» **Brief**
Which of the lines below mention the word "untuk"? Pull each one out.

[Source data]
──────
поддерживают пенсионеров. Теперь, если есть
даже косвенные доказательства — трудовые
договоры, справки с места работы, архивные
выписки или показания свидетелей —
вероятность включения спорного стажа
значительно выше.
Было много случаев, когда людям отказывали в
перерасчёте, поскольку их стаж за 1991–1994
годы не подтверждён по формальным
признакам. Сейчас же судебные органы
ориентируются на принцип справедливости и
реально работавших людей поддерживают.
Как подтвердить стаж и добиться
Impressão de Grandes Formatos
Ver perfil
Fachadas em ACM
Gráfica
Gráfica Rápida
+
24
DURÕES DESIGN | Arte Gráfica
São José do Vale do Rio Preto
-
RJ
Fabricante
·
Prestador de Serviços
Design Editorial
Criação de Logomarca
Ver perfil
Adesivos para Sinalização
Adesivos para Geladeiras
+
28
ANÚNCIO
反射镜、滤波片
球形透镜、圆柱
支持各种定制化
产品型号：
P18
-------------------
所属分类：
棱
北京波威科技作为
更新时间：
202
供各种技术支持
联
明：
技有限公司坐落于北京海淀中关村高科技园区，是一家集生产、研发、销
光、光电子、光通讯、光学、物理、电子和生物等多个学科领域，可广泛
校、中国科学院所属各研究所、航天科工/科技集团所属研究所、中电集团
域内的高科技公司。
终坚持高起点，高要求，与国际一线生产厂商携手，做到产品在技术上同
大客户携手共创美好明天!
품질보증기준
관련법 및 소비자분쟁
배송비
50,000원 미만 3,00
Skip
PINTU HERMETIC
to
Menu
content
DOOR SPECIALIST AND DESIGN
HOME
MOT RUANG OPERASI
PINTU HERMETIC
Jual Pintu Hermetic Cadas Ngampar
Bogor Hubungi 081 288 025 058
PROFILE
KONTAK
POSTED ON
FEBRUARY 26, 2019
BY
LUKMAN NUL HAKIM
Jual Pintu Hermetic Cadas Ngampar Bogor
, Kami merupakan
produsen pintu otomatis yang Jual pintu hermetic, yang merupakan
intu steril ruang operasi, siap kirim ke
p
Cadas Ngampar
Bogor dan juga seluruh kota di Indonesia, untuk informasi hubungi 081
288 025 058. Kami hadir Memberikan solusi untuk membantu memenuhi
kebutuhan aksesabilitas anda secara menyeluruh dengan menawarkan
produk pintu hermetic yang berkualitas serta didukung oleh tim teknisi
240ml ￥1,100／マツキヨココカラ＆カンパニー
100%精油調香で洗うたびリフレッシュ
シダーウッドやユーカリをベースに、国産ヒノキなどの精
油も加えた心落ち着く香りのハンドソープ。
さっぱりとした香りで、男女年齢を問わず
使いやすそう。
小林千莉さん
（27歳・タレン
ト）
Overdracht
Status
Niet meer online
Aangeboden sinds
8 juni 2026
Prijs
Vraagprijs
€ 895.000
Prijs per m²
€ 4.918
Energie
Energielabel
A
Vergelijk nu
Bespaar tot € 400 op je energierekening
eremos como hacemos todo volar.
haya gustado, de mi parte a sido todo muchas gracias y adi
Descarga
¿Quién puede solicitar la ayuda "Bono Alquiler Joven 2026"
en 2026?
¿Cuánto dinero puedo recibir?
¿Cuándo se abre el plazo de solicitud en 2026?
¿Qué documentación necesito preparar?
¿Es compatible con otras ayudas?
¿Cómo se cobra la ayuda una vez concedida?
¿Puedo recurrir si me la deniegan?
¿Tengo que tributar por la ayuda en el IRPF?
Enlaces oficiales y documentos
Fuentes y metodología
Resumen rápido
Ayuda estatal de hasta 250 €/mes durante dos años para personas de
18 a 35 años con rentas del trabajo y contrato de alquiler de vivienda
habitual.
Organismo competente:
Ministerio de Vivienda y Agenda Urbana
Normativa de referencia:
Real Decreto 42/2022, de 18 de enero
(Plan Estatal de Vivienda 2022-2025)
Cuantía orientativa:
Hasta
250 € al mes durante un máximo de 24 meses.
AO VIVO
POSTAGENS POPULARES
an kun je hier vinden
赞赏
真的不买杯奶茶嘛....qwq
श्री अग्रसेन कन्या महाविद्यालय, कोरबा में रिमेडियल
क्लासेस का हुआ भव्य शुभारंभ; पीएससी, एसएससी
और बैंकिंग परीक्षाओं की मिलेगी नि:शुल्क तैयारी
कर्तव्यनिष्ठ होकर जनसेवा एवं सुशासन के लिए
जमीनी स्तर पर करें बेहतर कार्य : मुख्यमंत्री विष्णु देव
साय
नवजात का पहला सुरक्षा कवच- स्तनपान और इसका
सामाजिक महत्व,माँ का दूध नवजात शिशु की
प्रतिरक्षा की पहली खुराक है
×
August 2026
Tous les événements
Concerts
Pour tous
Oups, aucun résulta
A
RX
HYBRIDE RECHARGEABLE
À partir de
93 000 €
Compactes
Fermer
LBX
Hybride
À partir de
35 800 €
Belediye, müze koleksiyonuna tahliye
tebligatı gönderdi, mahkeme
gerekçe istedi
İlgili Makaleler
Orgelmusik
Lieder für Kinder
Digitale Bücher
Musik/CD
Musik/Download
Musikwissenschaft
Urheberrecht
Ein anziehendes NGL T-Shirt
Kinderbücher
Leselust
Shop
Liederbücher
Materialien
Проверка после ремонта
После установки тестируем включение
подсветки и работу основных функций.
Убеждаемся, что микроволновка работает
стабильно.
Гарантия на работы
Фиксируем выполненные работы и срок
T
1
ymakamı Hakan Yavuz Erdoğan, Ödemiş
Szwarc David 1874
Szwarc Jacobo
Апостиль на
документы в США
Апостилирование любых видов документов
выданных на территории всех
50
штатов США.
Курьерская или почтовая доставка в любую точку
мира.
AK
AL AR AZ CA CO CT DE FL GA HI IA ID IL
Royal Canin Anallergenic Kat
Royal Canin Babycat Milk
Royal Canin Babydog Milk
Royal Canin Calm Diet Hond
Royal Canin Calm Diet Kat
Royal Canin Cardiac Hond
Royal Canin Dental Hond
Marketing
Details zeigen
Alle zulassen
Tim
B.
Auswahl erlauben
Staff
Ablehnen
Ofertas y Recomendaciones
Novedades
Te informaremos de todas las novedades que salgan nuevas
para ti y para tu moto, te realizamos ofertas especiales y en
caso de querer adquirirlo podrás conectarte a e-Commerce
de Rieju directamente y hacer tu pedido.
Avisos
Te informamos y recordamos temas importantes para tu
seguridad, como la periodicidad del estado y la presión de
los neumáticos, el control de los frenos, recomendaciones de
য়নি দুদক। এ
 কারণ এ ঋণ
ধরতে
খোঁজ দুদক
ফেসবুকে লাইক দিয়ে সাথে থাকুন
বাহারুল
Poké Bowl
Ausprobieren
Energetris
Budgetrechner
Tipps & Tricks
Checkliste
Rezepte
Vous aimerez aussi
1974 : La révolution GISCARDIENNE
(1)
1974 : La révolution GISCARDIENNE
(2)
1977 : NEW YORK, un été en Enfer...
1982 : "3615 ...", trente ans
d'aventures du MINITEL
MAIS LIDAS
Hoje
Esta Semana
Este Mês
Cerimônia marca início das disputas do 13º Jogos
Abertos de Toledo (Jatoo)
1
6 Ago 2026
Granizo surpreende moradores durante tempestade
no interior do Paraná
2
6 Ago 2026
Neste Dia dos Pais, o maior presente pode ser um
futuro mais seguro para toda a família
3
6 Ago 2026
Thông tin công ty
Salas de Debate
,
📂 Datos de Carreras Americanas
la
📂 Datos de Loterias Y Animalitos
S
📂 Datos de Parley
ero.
──────
» **Reply**
Bogor dan juga seluruh kota di Indonesia, untuk informasi hubungi 081
288 025 058. Kami hadir Memberikan solusi untuk membantu memenuhi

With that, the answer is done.